Research of Soil and Water Conservation[ISSN 1005-3409/CN 61-1272/P] Volume: 29 Number of periods: 2022 02 Page number: 184-191 Column: Public date: 2022-03-20

Title:: Differentiation Characteristics of Meteorological Drought in the Growing Season in the Upper Reaches of the Yangtze River Basin

Author(s):: YANG Shaokang^1,2,3, LIU Ji^1,2,3, WEI Rong^1,2,3, DONG Xiaohua^1,2,3, LIU Yanli^4,5, CONG Fangjie⁶; (1.College of Hydraulic and Environmental Engineering, China Three Gorges University, Yichang, Hubei443002, China; 2.Engineering Research Center of Eco-environment in Three Gorges Reservoir Region, Ministry of Education, Yichang, Hubei443002, China; 3.Hubei Collaborative Innovation Center for Water Resources Security, Wuhan430072, China; 4.State Key Laboratory of Hydrology, Water Resources and Hydraulic Engineering, Nanjing Hydraulic Research Institute, Nanjing210098, China; 5.Research......)

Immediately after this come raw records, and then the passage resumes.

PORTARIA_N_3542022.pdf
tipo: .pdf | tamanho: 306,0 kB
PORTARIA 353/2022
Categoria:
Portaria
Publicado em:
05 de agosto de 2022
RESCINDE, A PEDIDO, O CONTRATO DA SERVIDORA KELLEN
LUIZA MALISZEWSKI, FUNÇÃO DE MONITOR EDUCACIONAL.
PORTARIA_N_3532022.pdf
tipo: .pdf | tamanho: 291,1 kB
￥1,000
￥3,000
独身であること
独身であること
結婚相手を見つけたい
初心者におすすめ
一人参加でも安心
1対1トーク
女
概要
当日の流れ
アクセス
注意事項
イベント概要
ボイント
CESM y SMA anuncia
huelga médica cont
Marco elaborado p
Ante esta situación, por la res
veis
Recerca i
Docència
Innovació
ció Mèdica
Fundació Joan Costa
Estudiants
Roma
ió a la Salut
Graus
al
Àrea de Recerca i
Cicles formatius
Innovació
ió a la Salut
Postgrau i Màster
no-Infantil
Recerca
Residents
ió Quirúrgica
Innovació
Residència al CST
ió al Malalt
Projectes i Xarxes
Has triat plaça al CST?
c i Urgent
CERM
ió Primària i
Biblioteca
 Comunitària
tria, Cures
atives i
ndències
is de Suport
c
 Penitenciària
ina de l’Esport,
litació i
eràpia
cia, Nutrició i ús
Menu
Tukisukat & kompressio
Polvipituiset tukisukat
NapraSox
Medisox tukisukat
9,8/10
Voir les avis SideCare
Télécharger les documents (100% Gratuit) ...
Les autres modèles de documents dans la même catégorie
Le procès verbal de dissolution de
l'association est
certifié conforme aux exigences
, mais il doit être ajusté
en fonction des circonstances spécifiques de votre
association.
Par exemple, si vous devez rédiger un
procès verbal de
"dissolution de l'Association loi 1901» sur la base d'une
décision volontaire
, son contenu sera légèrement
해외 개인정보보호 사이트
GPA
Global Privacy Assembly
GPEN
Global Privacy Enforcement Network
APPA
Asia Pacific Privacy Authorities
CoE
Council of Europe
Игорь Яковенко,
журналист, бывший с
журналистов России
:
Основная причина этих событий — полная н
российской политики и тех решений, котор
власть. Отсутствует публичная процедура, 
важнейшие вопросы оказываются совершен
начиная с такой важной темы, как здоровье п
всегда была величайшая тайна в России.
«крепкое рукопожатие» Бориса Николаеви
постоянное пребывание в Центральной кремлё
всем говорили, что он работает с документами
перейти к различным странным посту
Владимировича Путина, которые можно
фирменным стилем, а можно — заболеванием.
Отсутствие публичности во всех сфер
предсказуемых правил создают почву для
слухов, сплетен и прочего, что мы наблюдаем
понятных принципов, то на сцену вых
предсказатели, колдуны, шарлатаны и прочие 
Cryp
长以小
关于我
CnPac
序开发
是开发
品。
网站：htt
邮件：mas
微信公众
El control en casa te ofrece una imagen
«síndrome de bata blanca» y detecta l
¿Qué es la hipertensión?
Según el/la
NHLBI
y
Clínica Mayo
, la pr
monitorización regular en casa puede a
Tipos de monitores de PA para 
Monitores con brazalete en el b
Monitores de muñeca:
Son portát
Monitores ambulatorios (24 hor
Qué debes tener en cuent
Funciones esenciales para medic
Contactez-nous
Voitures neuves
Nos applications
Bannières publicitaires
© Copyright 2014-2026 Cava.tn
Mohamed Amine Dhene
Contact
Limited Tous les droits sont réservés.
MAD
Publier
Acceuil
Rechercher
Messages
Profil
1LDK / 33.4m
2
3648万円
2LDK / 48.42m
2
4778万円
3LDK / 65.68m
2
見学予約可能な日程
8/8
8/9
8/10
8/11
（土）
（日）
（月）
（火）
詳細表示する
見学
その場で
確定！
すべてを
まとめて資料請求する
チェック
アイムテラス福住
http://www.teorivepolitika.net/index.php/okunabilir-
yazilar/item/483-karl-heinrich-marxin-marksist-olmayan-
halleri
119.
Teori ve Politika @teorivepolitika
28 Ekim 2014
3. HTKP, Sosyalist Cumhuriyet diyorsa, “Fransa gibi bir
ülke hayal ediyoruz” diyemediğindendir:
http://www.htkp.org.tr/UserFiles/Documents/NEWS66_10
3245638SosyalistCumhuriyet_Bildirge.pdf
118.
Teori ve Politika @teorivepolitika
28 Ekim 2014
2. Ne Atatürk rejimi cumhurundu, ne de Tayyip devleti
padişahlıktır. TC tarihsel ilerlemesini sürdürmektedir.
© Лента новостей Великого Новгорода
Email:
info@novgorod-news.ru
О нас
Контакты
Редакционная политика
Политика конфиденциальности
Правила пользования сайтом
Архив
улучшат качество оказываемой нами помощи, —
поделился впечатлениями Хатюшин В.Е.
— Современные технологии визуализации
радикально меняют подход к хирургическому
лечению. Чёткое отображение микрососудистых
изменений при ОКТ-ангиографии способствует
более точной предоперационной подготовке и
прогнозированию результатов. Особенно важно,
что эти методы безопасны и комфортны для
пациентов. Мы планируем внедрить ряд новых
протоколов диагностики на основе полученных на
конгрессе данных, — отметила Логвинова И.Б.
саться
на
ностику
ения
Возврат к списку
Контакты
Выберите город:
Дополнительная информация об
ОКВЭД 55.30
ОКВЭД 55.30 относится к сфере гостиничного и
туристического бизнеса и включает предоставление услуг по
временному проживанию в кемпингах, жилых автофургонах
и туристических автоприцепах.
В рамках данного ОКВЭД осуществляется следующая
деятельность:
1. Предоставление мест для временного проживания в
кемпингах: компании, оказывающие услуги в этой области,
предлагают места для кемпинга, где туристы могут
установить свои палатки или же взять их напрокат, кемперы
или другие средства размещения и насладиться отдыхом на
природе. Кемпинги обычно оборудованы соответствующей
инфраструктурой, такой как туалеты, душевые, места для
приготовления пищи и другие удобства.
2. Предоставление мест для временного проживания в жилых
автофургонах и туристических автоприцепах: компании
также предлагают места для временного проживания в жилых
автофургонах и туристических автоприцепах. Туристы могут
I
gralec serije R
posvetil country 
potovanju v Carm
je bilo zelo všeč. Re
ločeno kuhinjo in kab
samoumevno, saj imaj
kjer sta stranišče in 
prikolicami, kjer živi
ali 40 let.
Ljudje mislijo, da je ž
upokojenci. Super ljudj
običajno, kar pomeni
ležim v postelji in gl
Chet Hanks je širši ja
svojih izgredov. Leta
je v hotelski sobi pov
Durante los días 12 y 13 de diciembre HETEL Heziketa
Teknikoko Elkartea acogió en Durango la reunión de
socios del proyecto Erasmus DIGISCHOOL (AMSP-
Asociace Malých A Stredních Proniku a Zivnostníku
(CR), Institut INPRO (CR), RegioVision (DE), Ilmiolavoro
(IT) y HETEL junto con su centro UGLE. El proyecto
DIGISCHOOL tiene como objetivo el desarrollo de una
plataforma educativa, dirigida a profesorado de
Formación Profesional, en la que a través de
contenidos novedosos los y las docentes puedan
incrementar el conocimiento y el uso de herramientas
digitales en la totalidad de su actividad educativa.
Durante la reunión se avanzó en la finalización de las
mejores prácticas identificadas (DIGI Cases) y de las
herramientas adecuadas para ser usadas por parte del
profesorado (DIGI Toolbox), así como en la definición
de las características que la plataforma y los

Keywords:: standardized precipitation evapotranspiration index; rotated empirical orthogonal function; ensemble empirical mode decomposition; Upper Yangtze River Basin; theory of run; arid dispersion

CLC:: P332

DOI:: -

Abstract:: In order to reveal the occurrence and evolution of meteorological drought in the upper reaches of the Yangtze River, based on the monthly meteorological data of the weather station from 1961 to 2019, the methods of rotating orthogonal decomposition(REOF), ensemble empirical mode decomposition(EEMD)and run theory were used to study the characteristics of meteorological drought changes in the growth season. The results show that the upper reaches of the Yangtze River can be divided into 8 meteorological arid sub-regions, of which zone Ⅴ shows a drought trend, zone Ⅰ, zone Ⅲ, and zone Ⅶ show a humidification trend, and other regions become wet and dry alternately; the drought cycle is interannual. Mainly, region Ⅰ and region Ⅲ show obvious characteristics of interdecadal cycles, and region Ⅴ and region Ⅷ have higher trend contributions, and the contributions of the other regions are less than the interdecadal contributions; the period of drought in regionⅡ is the longest, reaching 1.57 months. Area Ⅶ has a minimum of 1.41 months, and only area Ⅶ shows a significant decrease in drought time. The drought intensity of each area is relatively close, and the future change trend is not obvious. Area Ⅶ has the largest arid area of each area, reaching 30.36%, and area of drought of area Ⅵ is the smallest, accounting for19.18%. On the whole, the most concentrated area of drought is area Ⅶ, with an AD of 0.091, and the most dispersed area is area Ⅱ, with an AD of 0.194. To sum up, the characteristics of meteorological drought in the growth season of each subregion in the upper reaches of the Yangtze River are different. The drought in the northwest is more severe than that in the southeast.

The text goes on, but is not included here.